## WORK TASK
Your answer should consist of each line below that includes the word "Internacional".

Page-level text extractions
►

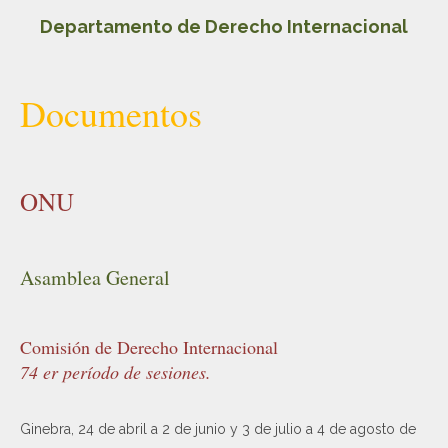
Departamento de Derecho Internacional
Documentos
ONU
Asamblea General
Comisión de Derecho Internacional
74 er período de sesiones.
Ginebra, 24 de abril a 2 de junio y 3 de julio a 4 de agosto de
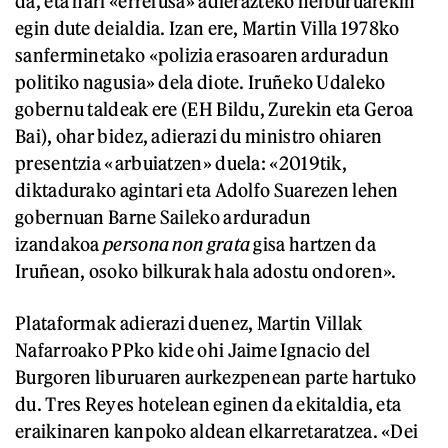
da, eta hari «errefusa» adierazteko helburuarekin
egin dute deialdia. Izan ere, Martin Villa 1978ko
sanferminetako «polizia erasoaren arduradun
politiko nagusia» dela diote. Iruñeko Udaleko
gobernu taldeak ere (EH Bildu, Zurekin eta Geroa
Bai), ohar bidez, adierazi du ministro ohiaren
presentzia «arbuiatzen» duela: «2019tik,
diktadurako agintari eta Adolfo Suarezen lehen
gobernuan Barne Saileko arduradun
izandakoa
persona non grata
gisa hartzen da
Iruñean, osoko bilkurak hala adostu ondoren».
Plataformak adierazi duenez, Martin Villak
Nafarroako PPko kide ohi Jaime Ignacio del
Burgoren liburuaren aurkezpenean parte hartuko
du. Tres Reyes hotelean eginen da ekitaldia, eta
eraikinaren kanpoko aldean elkarretaratzea. «Dei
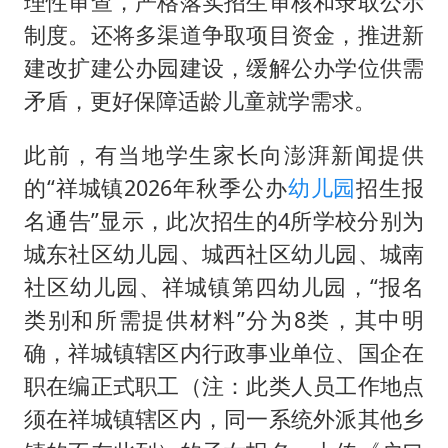
理性审查，严格落实招生审核和录取公示
制度。还将多渠道争取项目资金，推进新
建改扩建公办园建设，缓解公办学位供需
矛盾，更好保障适龄儿童就学需求。
此前，有当地学生家长向澎湃新闻提供
的“祥城镇2026年秋季公办
幼儿园
招生报
名通告”显示，此次招生的4所学校分别为
城东社区幼儿园、城西社区幼儿园、城南
社区幼儿园、祥城镇第四幼儿园，“报名
类别和所需提供材料”分为8类，其中明
确，祥城镇辖区内行政事业单位、国企在
职在编正式职工（注：此类人员工作地点
须在祥城镇辖区内，同一系统外派其他乡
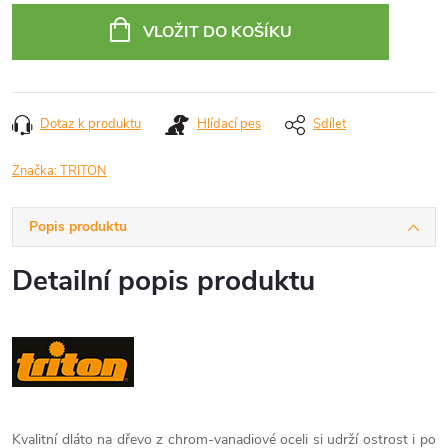
cena:
VLOŽIT DO KOŠÍKU
Dotaz k produktu
Hlídací pes
Sdílet
Značka:
TRITON
Popis produktu
Detailní popis produktu
Kvalitní dláto na dřevo z chrom-vanadiové oceli si udrží ostrost i po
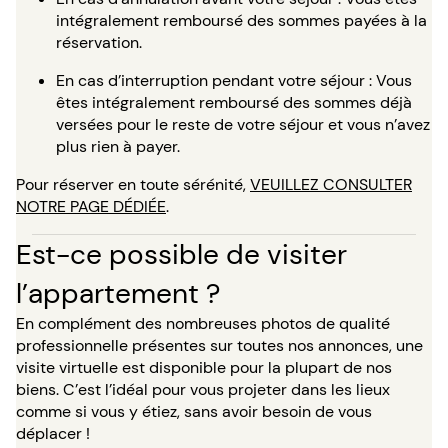
intégralement remboursé des sommes payées à la
réservation.
En cas d’interruption pendant votre séjour : Vous
êtes intégralement remboursé des sommes déjà
versées pour le reste de votre séjour et vous n’avez
plus rien à payer.
Pour réserver en toute sérénité,
VEUILLEZ CONSULTER
NOTRE PAGE DÉDIÉE
.
Est-ce possible de visiter
l’appartement ?
En complément des nombreuses photos de qualité
professionnelle présentes sur toutes nos annonces, une
visite virtuelle est disponible pour la plupart de nos
biens. C’est l’idéal pour vous projeter dans les lieux
comme si vous y étiez, sans avoir besoin de vous
déplacer !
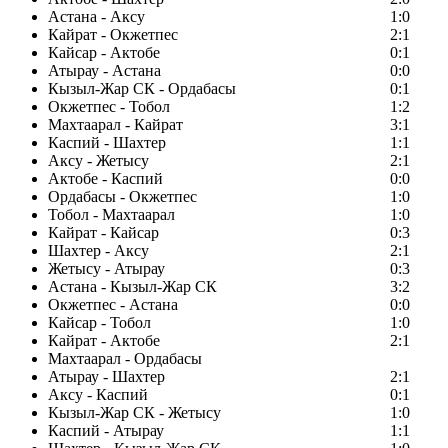
Астана - Аксу
1:0
Кайрат - Окжетпес
2:1
Кайсар - Актобе
0:1
Атырау - Астана
0:0
Кызыл-Жар СК - Ордабасы
0:1
Окжетпес - Тобол
1:2
Махтаарал - Кайрат
3:1
Каспий - Шахтер
1:1
Аксу - Жетысу
2:1
Актобе - Каспий
0:0
Ордабасы - Окжетпес
1:0
Тобол - Махтаарал
1:0
Кайрат - Кайсар
0:3
Шахтер - Аксу
2:1
Жетысу - Атырау
0:3
Астана - Кызыл-Жар СК
3:2
Окжетпес - Астана
0:0
Кайсар - Тобол
1:0
Кайрат - Актобе
2:1
Махтаарал - Ордабасы
Атырау - Шахтер
2:1
Аксу - Каспий
0:1
Кызыл-Жар СК - Жетысу
1:0
Каспий - Атырау
1:1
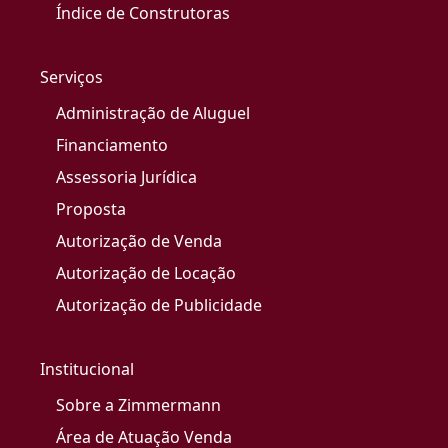
Índice de Construtoras
Serviços
Administração de Aluguel
Financiamento
Assessoria Jurídica
Proposta
Autorização de Venda
Autorização de Locação
Autorização de Publicidade
Institucional
Sobre a Zimmermann
Área de Atuação Venda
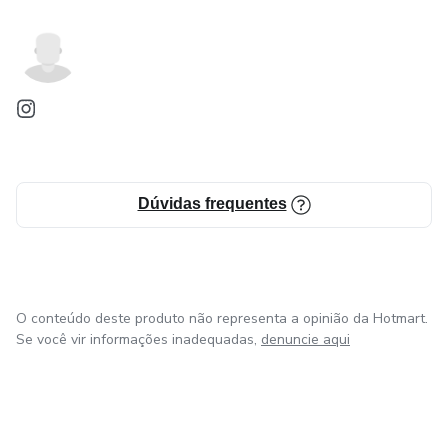
Dúvidas frequentes
O conteúdo deste produto não representa a opinião da Hotmart.
Se você vir informações inadequadas,
denuncie aqui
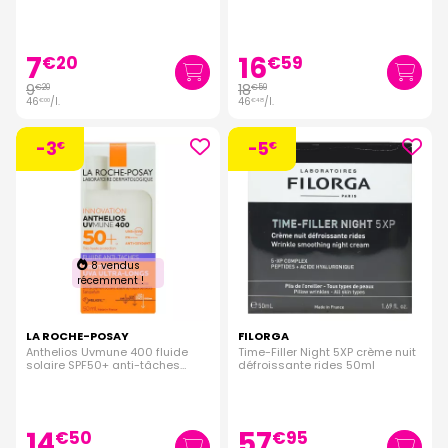
7
16
€
20
€
59
9
18
€
20
€
59
46
/
l.
46
/
l.
€
00
€
48
-3
-5
€
€
8 vendus
récemment !
LA ROCHE-POSAY
FILORGA
Anthelios Uvmune 400 fluide
Time-Filler Night 5XP crème nuit
solaire SPF50+ anti-tâches
défroissante rides 50ml
visage 50ml
14
57
€
50
€
95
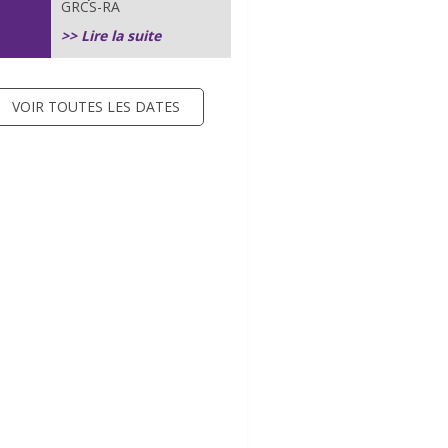
GRCS-RA
>> Lire la suite
VOIR TOUTES LES DATES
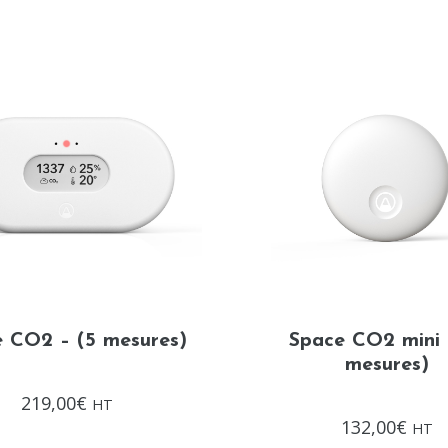
 CO2 – (5 mesures)
Space CO2 mini 
mesures)
Note
219,00
€
HT
0
Note
sur
132,00
€
HT
0
5
sur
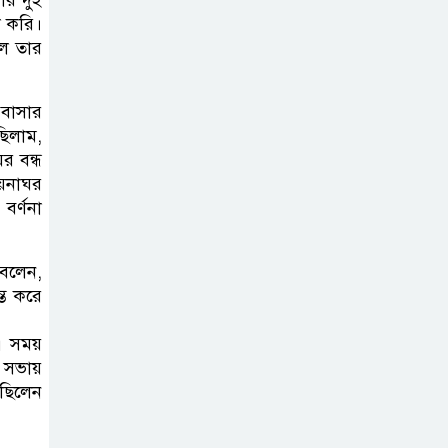
া করি।
িল তার
 বাসার
ছিলাম,
র বন্ধ
আয়নাঘর
বর্ণনা
 বলেন,
্ত করে
 এ সময়
। সভায়
ছিলেন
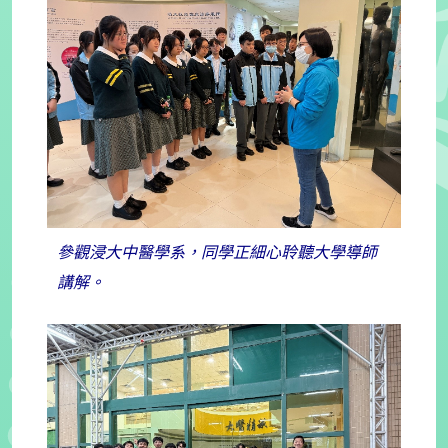
參觀浸大中醫學系，同學正細心聆聽大學導師
講解。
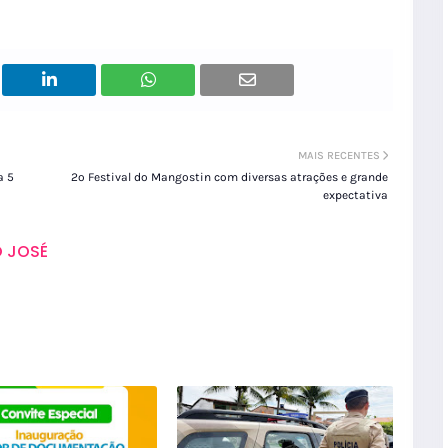
MAIS RECENTES
a 5
2º Festival do Mangostin com diversas atrações e grande
expectativa
 JOSÉ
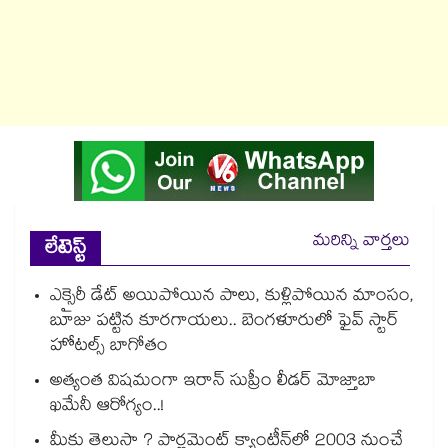
మరిన్ని వార్తలు
లేటెస్ట్
ఎక్సైరీ డేట్ అయిపోయిన పాలు, కుళ్లిపోయిన మాంసం,
బూజు పట్టిన కూరగాయలు.. బెంగళూరులో ఫైవ్ స్టార్
హోటల్స్ బాగోతం
అత్యంత విషమంగా ఇరాన్ సుప్రీం లీడర్ మోజ్తాబా
ఖమేనీ ఆరోగ్యం..!
మీకు తెలుసా ? పార్లమెంట్ క్యాంటీన్⁪లో 2003 నుంచే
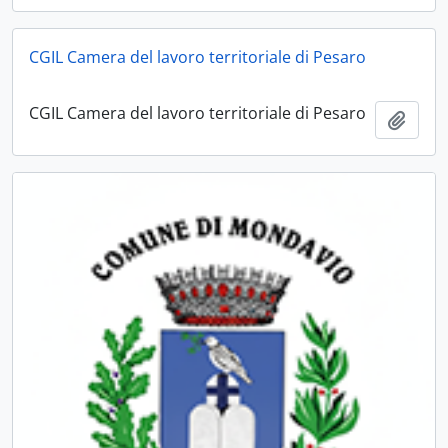
CGIL Camera del lavoro territoriale di Pesaro
CGIL Camera del lavoro territoriale di Pesaro
Aggiu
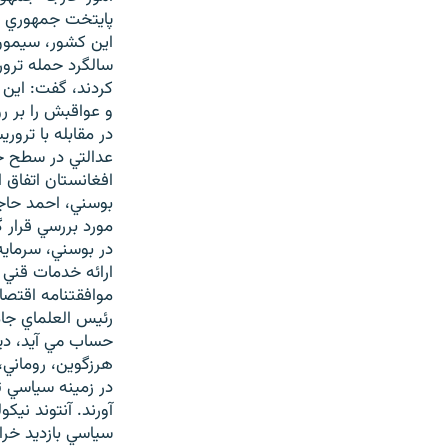
پايتخت جمهوري ب
اين کشور، سيمون د
سالگرد حمله ترو
کردند، گفت: اين و
و عواقبش را بر ر
در مقابله با تروري
عدالتي در سطح ج
افغانستان اتفاق ا
بوسني، احمد حاج
مورد بررسي قرار 
در بوسني، سرمايه
ارائه خدمات قني 
موافقتنامه اقتصا
رئيس العلماي جا
حساب مي آيد، ديد
هرزگوين، روماني،
در زمينه سياسي ت
آورند. آنتوند نيک
سياسي بازديد خرا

◄

## EXERCISE SOLUTION
Departamento de Derecho Internacional
Comisión de Derecho Internacional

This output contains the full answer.